(Supplied records)
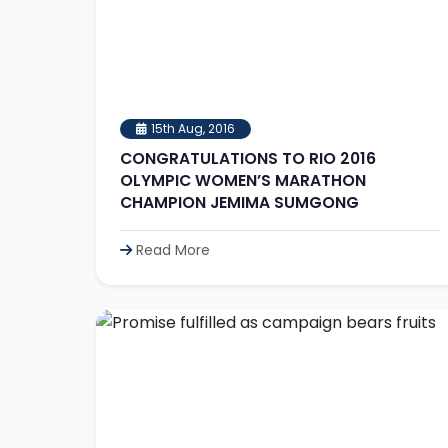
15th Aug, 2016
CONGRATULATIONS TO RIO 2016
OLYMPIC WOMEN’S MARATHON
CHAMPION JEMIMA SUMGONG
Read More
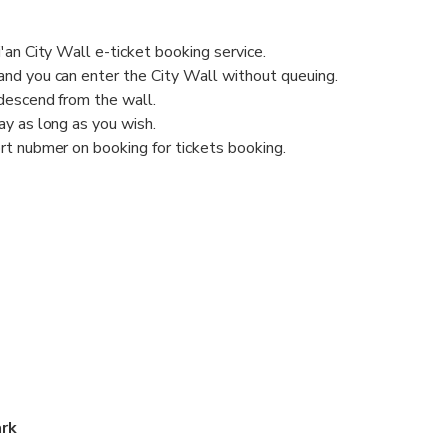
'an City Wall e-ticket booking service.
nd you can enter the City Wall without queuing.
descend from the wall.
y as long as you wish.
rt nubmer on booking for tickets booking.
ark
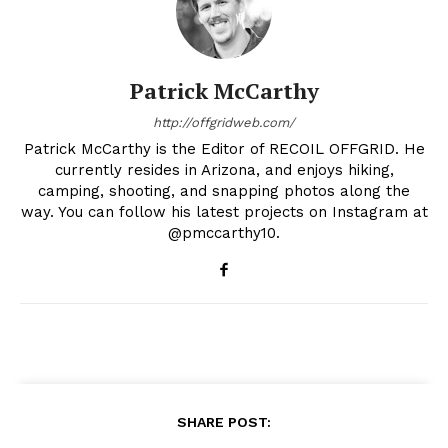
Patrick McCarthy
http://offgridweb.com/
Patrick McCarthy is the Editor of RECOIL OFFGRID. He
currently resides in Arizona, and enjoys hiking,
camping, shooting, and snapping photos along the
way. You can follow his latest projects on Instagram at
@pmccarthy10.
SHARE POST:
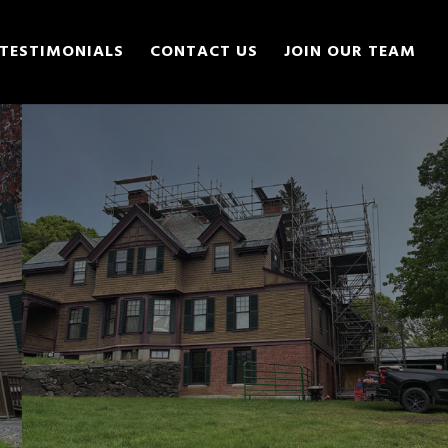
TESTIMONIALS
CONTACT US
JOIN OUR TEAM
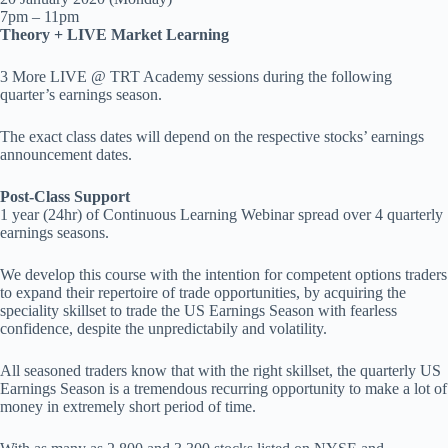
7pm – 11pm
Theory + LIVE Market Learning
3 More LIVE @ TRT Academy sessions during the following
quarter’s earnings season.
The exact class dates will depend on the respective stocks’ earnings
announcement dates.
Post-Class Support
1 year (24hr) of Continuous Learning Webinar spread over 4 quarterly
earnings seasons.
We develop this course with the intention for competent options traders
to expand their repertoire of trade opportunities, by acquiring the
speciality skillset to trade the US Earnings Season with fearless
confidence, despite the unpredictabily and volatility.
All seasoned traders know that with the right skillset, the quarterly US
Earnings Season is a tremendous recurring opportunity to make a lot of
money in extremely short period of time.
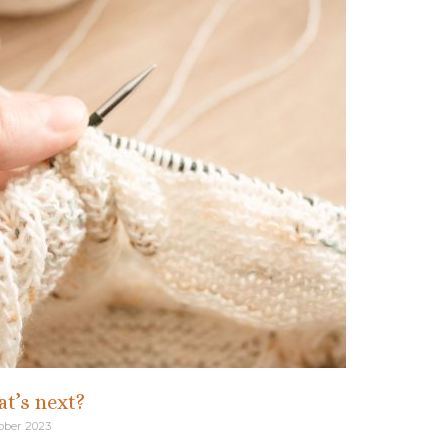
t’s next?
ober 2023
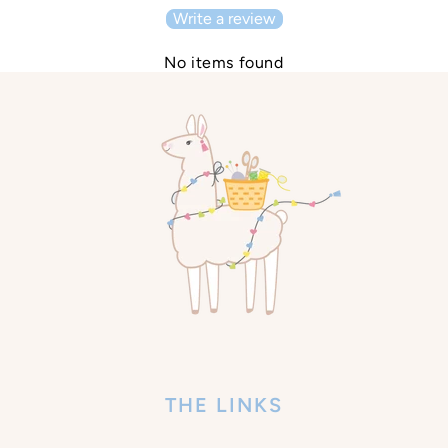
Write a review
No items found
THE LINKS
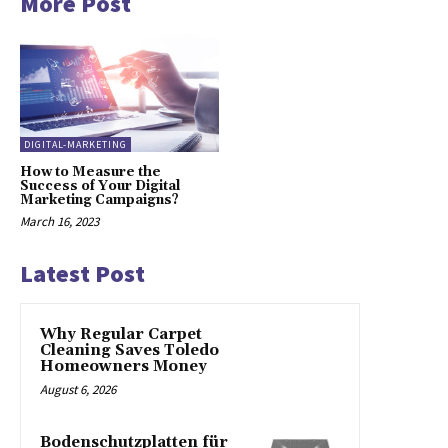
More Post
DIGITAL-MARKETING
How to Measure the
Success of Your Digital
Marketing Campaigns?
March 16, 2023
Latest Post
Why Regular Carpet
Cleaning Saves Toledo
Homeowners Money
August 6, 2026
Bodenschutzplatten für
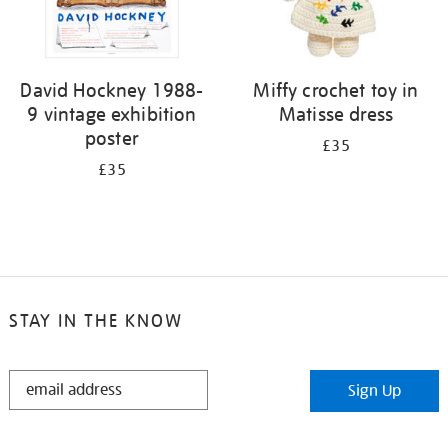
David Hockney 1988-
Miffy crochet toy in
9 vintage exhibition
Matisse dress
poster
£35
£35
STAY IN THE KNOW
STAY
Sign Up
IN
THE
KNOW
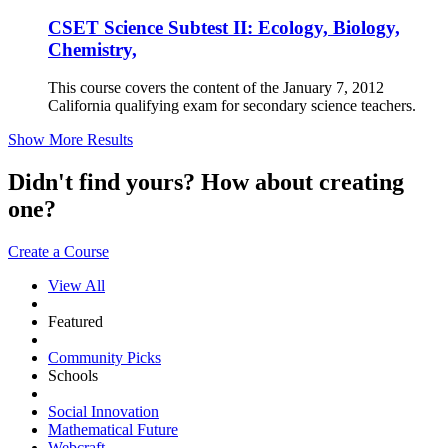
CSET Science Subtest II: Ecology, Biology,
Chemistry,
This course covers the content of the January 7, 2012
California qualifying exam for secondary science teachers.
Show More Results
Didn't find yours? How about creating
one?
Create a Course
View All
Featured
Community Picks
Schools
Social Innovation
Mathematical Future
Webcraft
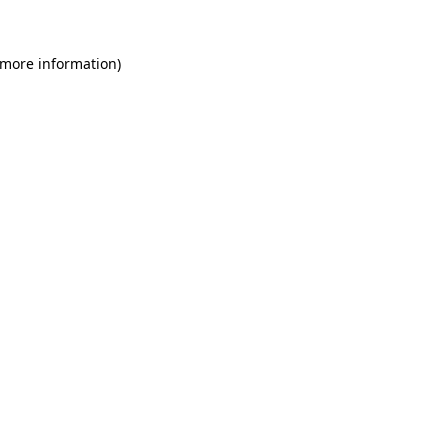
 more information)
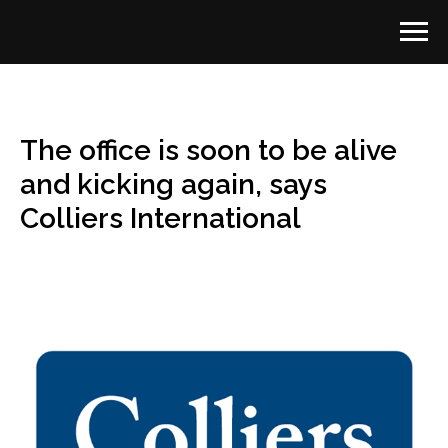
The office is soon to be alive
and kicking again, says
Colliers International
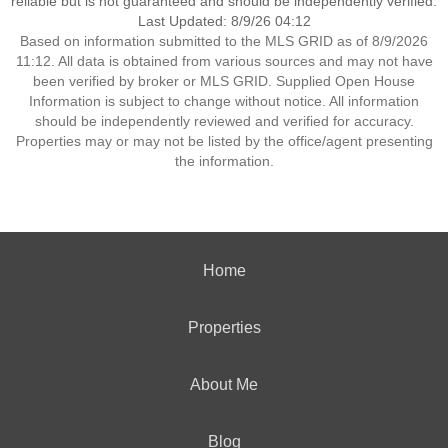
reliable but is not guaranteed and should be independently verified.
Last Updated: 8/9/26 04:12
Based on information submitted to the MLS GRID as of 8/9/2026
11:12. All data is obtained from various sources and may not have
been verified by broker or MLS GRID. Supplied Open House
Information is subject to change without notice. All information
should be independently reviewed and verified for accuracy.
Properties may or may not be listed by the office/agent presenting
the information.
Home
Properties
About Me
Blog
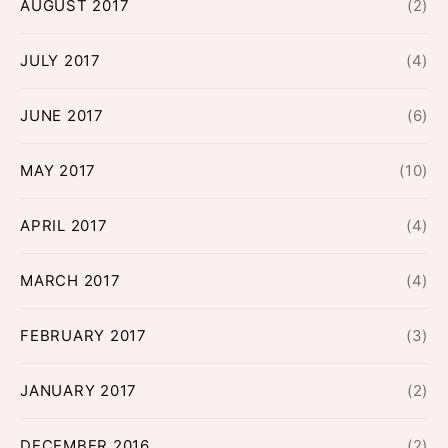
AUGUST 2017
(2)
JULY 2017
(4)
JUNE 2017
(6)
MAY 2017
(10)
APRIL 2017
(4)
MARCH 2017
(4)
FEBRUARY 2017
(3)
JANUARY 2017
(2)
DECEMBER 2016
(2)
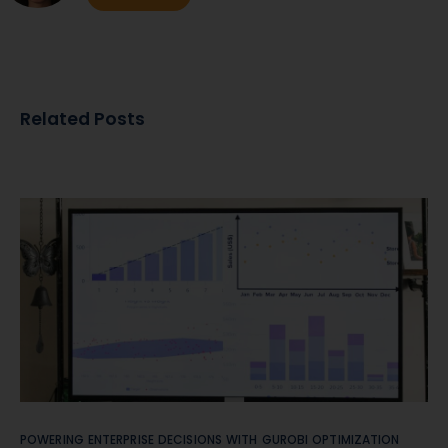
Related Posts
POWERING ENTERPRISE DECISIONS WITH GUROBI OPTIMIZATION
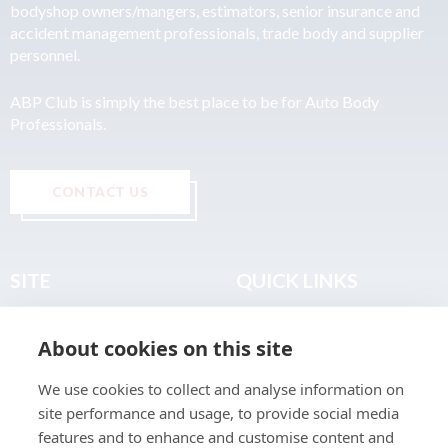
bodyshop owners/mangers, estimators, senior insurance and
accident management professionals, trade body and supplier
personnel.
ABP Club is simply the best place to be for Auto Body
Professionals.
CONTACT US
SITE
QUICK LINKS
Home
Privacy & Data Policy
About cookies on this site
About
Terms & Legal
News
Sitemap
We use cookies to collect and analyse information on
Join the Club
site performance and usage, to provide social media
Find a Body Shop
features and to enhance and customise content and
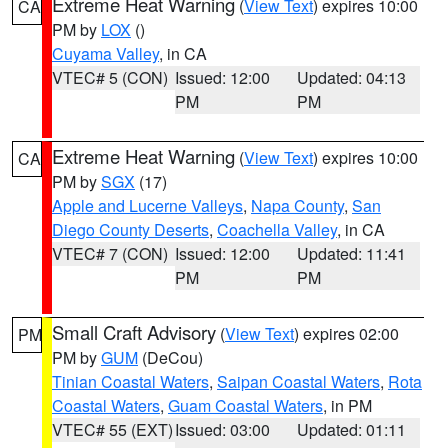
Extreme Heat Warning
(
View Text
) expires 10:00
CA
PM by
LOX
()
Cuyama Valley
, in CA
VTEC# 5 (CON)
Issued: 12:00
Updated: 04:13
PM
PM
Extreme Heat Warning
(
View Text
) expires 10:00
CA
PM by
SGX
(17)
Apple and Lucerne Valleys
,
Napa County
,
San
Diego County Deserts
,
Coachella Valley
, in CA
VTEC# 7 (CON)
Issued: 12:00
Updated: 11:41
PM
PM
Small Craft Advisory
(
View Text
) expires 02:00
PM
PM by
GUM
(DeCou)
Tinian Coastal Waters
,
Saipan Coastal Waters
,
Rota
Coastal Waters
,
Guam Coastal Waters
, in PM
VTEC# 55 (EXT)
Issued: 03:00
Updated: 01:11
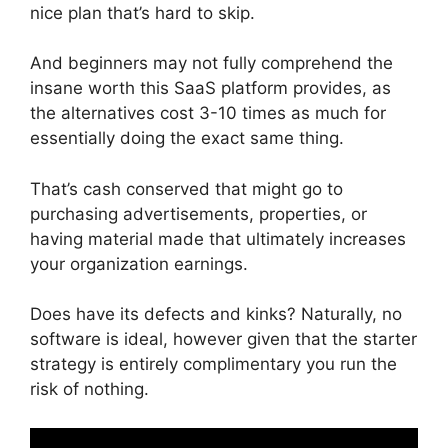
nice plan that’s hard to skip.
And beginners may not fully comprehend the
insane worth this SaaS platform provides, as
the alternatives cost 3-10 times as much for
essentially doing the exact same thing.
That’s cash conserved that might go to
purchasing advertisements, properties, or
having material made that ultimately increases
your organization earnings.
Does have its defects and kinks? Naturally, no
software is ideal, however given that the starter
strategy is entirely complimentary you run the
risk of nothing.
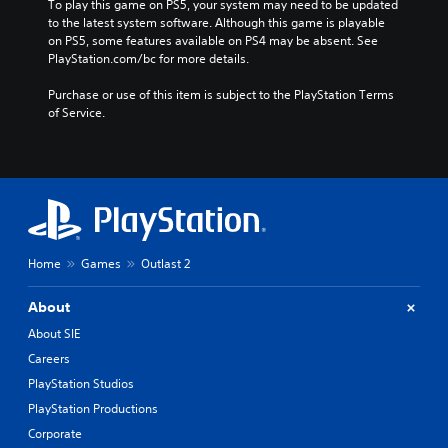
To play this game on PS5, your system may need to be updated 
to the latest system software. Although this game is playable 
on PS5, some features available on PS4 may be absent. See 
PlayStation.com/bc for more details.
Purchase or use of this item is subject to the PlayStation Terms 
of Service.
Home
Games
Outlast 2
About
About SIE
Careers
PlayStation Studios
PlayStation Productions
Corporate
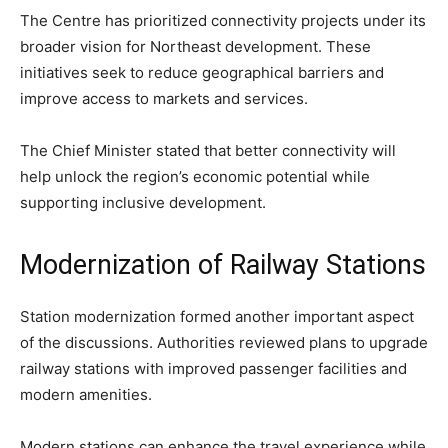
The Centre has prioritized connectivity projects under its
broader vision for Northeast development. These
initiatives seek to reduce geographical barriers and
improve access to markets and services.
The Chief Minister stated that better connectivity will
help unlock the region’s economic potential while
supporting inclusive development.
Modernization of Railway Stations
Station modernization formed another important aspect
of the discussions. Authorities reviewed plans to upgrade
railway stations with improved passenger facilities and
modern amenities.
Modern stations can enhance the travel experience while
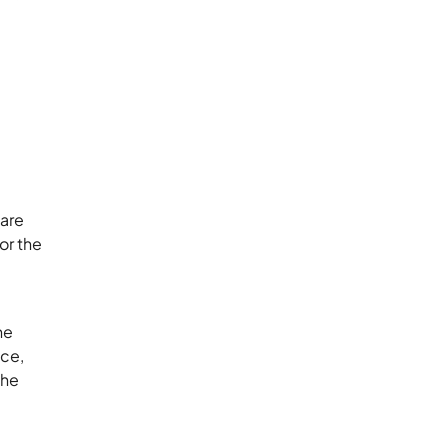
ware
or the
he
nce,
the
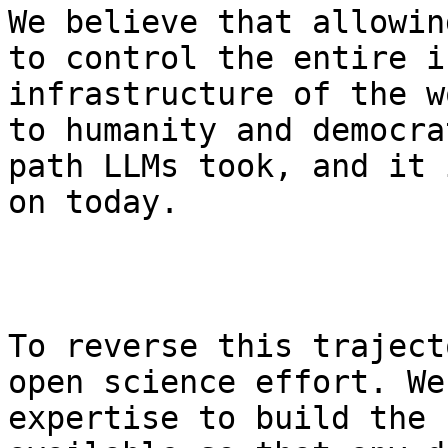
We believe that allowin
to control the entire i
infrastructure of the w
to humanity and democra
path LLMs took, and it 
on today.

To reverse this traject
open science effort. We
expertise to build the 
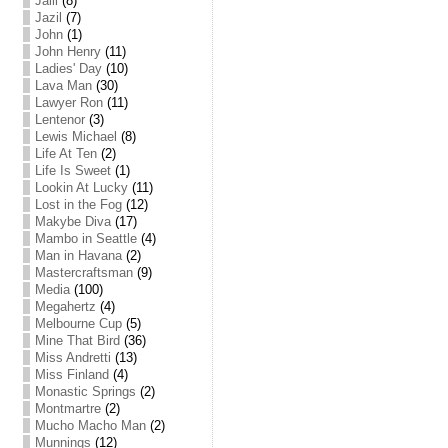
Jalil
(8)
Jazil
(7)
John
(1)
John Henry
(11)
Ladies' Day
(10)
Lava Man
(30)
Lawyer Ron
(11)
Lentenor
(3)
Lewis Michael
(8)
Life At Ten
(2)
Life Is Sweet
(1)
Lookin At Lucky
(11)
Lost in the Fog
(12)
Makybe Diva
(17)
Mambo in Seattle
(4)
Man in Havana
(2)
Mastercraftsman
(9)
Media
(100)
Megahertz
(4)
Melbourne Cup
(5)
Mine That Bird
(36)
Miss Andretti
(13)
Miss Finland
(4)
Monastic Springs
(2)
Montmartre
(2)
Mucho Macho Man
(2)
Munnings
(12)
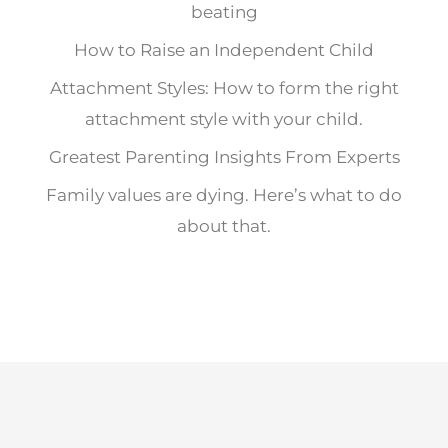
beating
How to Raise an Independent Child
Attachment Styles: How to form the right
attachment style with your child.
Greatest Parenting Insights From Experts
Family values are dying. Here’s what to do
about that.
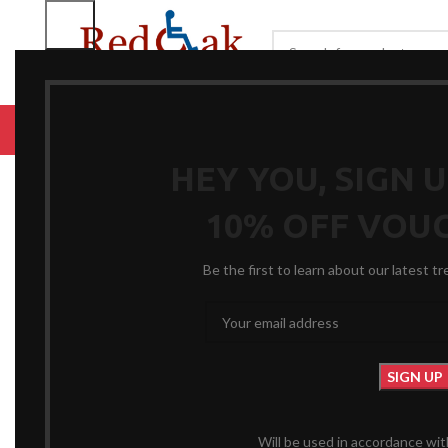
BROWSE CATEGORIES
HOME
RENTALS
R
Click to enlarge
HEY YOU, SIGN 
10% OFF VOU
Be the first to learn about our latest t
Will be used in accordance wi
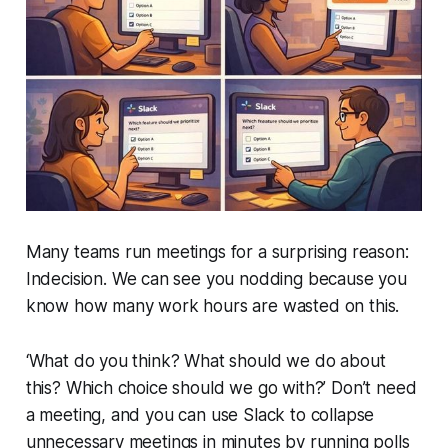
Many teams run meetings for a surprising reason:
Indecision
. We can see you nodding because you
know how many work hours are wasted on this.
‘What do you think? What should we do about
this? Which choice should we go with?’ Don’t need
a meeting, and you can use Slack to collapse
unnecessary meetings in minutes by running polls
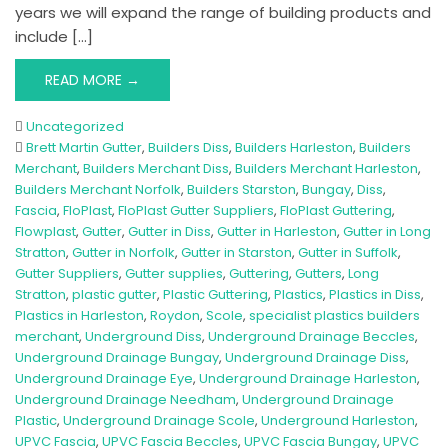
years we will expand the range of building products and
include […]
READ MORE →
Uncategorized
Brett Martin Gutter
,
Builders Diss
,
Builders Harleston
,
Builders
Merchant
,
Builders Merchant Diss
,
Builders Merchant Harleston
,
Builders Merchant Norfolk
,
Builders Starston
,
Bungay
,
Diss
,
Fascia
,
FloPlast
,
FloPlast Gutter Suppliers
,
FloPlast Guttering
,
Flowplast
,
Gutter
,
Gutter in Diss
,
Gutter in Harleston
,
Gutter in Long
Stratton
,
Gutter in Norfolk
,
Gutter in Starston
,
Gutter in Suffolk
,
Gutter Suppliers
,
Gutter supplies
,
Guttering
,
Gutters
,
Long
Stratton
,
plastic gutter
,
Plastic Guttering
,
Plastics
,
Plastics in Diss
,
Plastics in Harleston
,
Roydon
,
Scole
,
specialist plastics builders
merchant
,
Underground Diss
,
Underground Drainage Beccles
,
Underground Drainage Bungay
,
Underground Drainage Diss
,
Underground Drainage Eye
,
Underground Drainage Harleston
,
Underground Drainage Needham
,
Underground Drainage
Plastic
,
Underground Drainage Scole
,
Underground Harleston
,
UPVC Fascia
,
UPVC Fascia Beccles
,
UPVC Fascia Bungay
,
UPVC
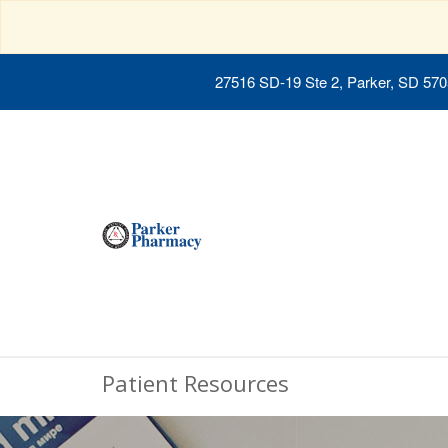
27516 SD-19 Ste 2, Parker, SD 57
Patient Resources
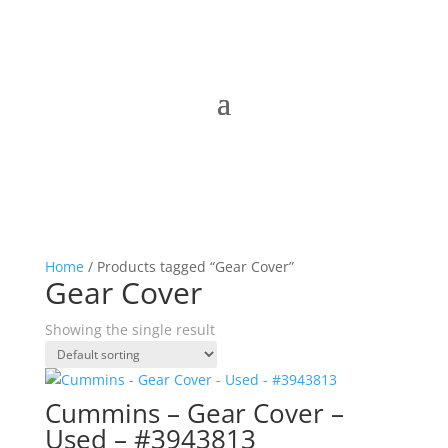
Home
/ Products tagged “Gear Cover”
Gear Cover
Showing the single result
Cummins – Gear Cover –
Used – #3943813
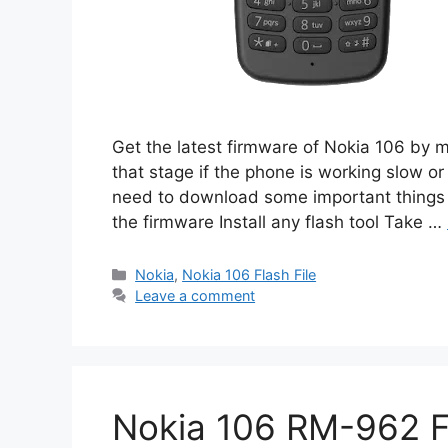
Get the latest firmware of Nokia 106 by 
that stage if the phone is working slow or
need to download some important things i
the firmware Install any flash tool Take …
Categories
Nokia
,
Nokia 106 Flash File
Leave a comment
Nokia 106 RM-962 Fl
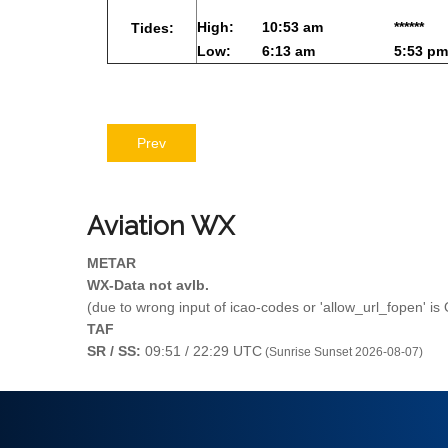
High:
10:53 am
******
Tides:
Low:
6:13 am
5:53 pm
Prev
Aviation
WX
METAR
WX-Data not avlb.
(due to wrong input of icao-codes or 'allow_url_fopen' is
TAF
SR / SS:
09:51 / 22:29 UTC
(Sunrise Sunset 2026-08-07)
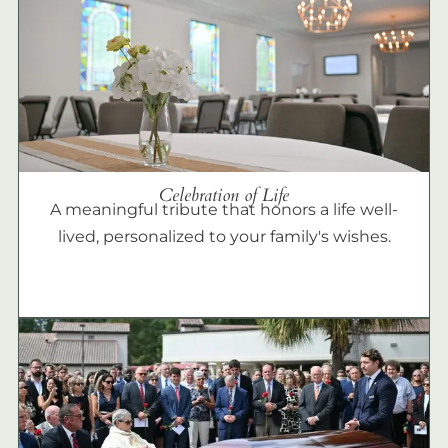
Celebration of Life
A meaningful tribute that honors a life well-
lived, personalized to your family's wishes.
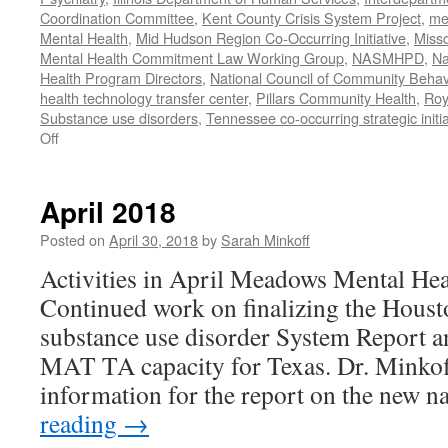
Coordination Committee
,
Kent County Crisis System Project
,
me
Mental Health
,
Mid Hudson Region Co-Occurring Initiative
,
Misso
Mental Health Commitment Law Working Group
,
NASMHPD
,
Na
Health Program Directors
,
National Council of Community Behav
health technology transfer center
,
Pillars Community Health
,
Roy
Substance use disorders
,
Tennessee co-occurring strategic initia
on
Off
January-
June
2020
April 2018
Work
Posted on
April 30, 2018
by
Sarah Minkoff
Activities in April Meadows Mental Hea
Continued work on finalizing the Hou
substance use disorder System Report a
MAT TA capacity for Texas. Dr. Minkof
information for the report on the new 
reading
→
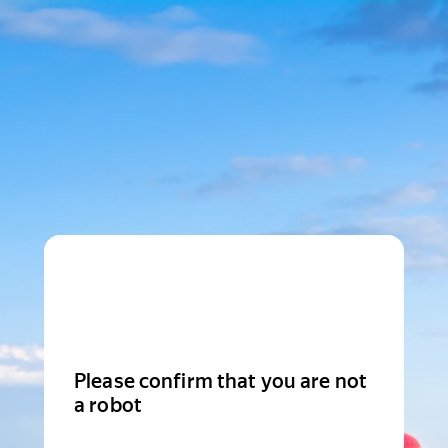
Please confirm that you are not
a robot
(End Supplied records)
_Requirement_
Pictures in the entries do not go into the copy. Print only the lines starting at the one containing "1 year (24hr)" and ending at the one containing "11:12. All data", exactly as they appear.

_Answer box_
1 year (24hr) of Continuous Learning Webinar spread over 4 quarterly
earnings seasons.
We develop this course with the intention for competent options traders
to expand their repertoire of trade opportunities, by acquiring the
speciality skillset to trade the US Earnings Season with fearless
confidence, despite the unpredictabily and volatility.
All seasoned traders know that with the right skillset, the quarterly US
Earnings Season is a tremendous recurring opportunity to make a lot of
money in extremely short period of time.
t’s next?
ober 2023
Write a review
No items found
THE LINKS
More Post
DIGITAL-MARKETING
How to Measure the
Success of Your Digital
Marketing Campaigns?
March 16, 2023
Latest Post
Why Regular Carpet
Cleaning Saves Toledo
Homeowners Money
August 6, 2026
Bodenschutzplatten für
David Hockney 1988-
Miffy crochet toy in
9 vintage exhibition
Matisse dress
poster
£35
£35
STAY IN THE KNOW
STAY
Sign Up
IN
THE
KNOW
CSET Science Subtest II: Ecology, Biology,
Chemistry,
This course covers the content of the January 7, 2012
California qualifying exam for secondary science teachers.
Show More Results
Didn't find yours? How about creating
one?
Create a Course
View All
Featured
Community Picks
Schools
Social Innovation
Mathematical Future
Webcraft
 more information)
The office is soon to be alive
and kicking again, says
Colliers International
reliable but is not guaranteed and should be independently verified.
Last Updated: 8/9/26 04:12
Based on information submitted to the MLS GRID as of 8/9/2026
11:12. All data is obtained from various sources and may not have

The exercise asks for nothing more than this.